Security Analyst / Information Systems Security Officer (ISSO)

About The Position

Requirements

• Bachelor's degree in computer science, information systems, or another related field.
• 4+ years of experience performing or supporting the responsibilities of an ISSO in a US Government environment.
• 4+ years of experience in National Institute of Standards (NIST) cybersecurity standards and best practices.
• Experience with any/all of the following relevant tools: Government-provided resourcing tool (used to execute and on-site review), eMASS (for control reviews), Requirement Tracking System (RTS) (to submit actions for review/signature), PPSM database, Whitelist Tool, DoD Information Technology Portfolio Repository (DITPR), and RMF Knowledge Service.
• Active Secret clearance required

Nice To Haves

• Certified Information Systems Auditor (CISA) or Security+ certification
• Information Systems Security Professional (CISSP)
• Certified Information Security Manager (CISM)
• CompTIA Security +
• Knowledge of US Government security regulations and methodologies: FISMA, FedRAMP, and NIST special publications.

Responsibilities

• Responsible for continuous monitoring activities for systems, including monitoring for security threats, performing access reviews, reviewing and developing mitigation for vulnerability assessment reports, and proposing enhancements for system security.
• Support security operations centers (or similar capabilities) in supporting system reviews and potential incident investigations.
• Maintain knowledge of the security architecture and the business purpose of systems.
• Document and maintain knowledge of all relevant NIST 800-53 controls for each IT system for which the ISSO is responsible.
• Update SSPs semi-annually and document any changes.
• Certify the accuracy of continuous monitoring information for assigned systems.
• Advise on proposed architecture or configuration changes using the established change and configuration management process.
• Certify software planned to be introduced to the production environment is evaluated and provide guidance regarding the potential for the software to introduce risk into the environment.
• Support the agency on periodic internal and external audits, including support for the execution of identified corrective action plans as needed.
• Evaluate and advise on all access requests for privileged accounts to IT systems.
• Support and produce any artifacts that are required for Ongoing Authorization and the NIST Cyber Security Framework (CSF).
• Perform certification assessments for assigned programs to include review of change requests; review of ports, protocols, and services; whitelist requests; self-assessments results; statements of compliance; scan and STIG reviews; systems security plans; cybersecurity control evidence and artifacts; and on-site review results.
• Conduct security architecture reviews to ensure that the program's architecture is in compliance with STIG requirements and best practices.
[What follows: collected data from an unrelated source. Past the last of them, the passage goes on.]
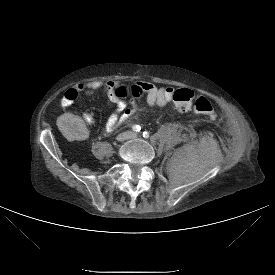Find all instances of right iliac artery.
<instances>
[{
	"instance_id": "right-iliac-artery-1",
	"label": "right iliac artery",
	"mask_w": 275,
	"mask_h": 275,
	"mask_svg": "<svg viewBox=\"0 0 275 275\" xmlns=\"http://www.w3.org/2000/svg\"><path fill=\"white\" fill-rule=\"evenodd\" d=\"M132 130L135 132H139L141 130V127L139 125L132 126Z\"/></svg>"
}]
</instances>
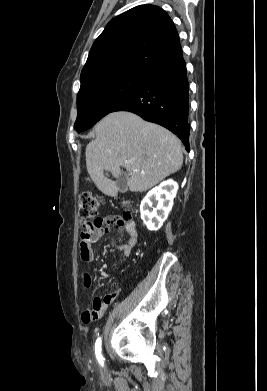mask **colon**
<instances>
[{
    "instance_id": "obj_1",
    "label": "colon",
    "mask_w": 267,
    "mask_h": 391,
    "mask_svg": "<svg viewBox=\"0 0 267 391\" xmlns=\"http://www.w3.org/2000/svg\"><path fill=\"white\" fill-rule=\"evenodd\" d=\"M101 202L102 198L100 196L90 192H83L80 195L78 200V215L82 224H88L90 221L97 223L101 220V217H99ZM130 215L131 211L127 210L122 216L117 217V220L123 224L129 221ZM80 248L84 251L88 250V240L86 237H81Z\"/></svg>"
}]
</instances>
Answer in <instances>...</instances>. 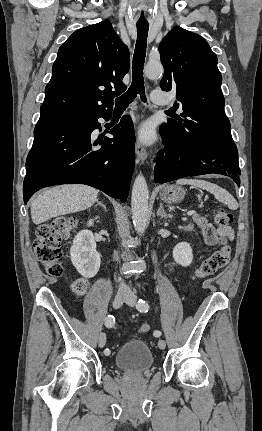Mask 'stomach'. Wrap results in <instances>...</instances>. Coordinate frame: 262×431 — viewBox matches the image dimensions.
<instances>
[{
  "label": "stomach",
  "mask_w": 262,
  "mask_h": 431,
  "mask_svg": "<svg viewBox=\"0 0 262 431\" xmlns=\"http://www.w3.org/2000/svg\"><path fill=\"white\" fill-rule=\"evenodd\" d=\"M161 199L167 203H177L183 200L185 190L176 185H166L160 193Z\"/></svg>",
  "instance_id": "obj_1"
}]
</instances>
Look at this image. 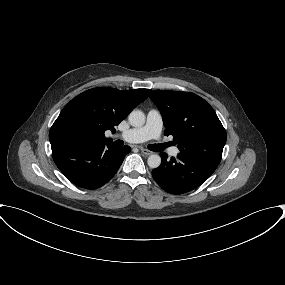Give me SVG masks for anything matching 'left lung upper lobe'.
Returning <instances> with one entry per match:
<instances>
[{"label": "left lung upper lobe", "mask_w": 285, "mask_h": 285, "mask_svg": "<svg viewBox=\"0 0 285 285\" xmlns=\"http://www.w3.org/2000/svg\"><path fill=\"white\" fill-rule=\"evenodd\" d=\"M149 97L162 114L164 134L173 136L180 153L220 163L226 131L209 103L189 92L155 90Z\"/></svg>", "instance_id": "1"}]
</instances>
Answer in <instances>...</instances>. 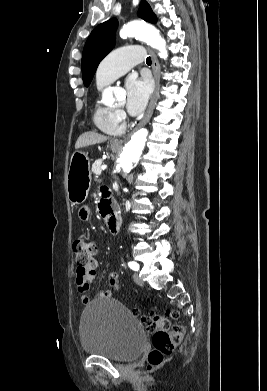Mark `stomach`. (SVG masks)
<instances>
[{
	"label": "stomach",
	"mask_w": 267,
	"mask_h": 391,
	"mask_svg": "<svg viewBox=\"0 0 267 391\" xmlns=\"http://www.w3.org/2000/svg\"><path fill=\"white\" fill-rule=\"evenodd\" d=\"M111 150L116 152L118 147L111 145ZM91 183L90 161L86 154L76 151L70 161L67 174V195L74 205L82 204L87 198Z\"/></svg>",
	"instance_id": "0dacf381"
}]
</instances>
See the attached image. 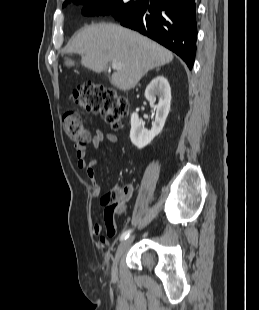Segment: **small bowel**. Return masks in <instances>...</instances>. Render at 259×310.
Returning <instances> with one entry per match:
<instances>
[{
  "mask_svg": "<svg viewBox=\"0 0 259 310\" xmlns=\"http://www.w3.org/2000/svg\"><path fill=\"white\" fill-rule=\"evenodd\" d=\"M105 140L115 143L117 141V137L112 134H105L101 130H97L91 138V143L94 148H98ZM74 149L76 154L77 166L85 171L86 176L91 181L93 196L94 197L99 196L101 193V187L96 181V172H95L96 160L87 158L86 147L76 145ZM132 192H133L132 186L127 185L125 187L126 202L130 199ZM114 213L115 211H107L106 209L104 210V222L107 230V235L109 237H115L117 235ZM102 229L103 226L101 223H95L93 225V232L95 235L99 236L100 244L107 246L109 244V241L106 237L101 236Z\"/></svg>",
  "mask_w": 259,
  "mask_h": 310,
  "instance_id": "1",
  "label": "small bowel"
}]
</instances>
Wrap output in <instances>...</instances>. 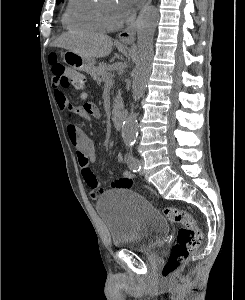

This technical analysis will be considered in the risk analysis and documented/included in the certification recommendation.
• Develop customized checklists based on the security architecture, special-purpose equipment, type accredited deployment guides, Unified Capabilities Approved Product List deployment guides, and required ancillary equipment.
• Analyze Plans of Action and Milestones (POA&M) and mitigation plans for unresolved findings to determine residual risk. This shall include reviewing and analyzing submitted POA&Ms with detailed technical justification and references for mitigations and determining if the proposed solution is adequate mitigation for approval. This technical analysis shall be documented/included in the statement of residual risk.
• Conduct a Risk Assessment to analyze threats to and vulnerabilities of an information system and the potential impact that the loss of information or capabilities of a system would have on the user communities and the mission of the organization. The resulting analysis is used as a basis for identifying appropriate and cost-effective countermeasures and to determine residual risk.

Benefits

• Treat employees with fairness and respect regardless of their position, sexual identity, race, or tenure.
• Communicate the importance of our mission and our employees’ contributions to it, ensuring they understand how their job role contributes to the greater good.
• Openly promote and communicate our ideas for change and adaptability.
• Strive to achieve results as an organization.
• Hold employees accountable to their commitments and provide incentives that encourage positive and productive behaviors.
• Value the talents and contributions of our employees as the key factor for our success.
• Create an environment where people can engage at all levels.
• Encourage people to take risks and allow them to make mistakes.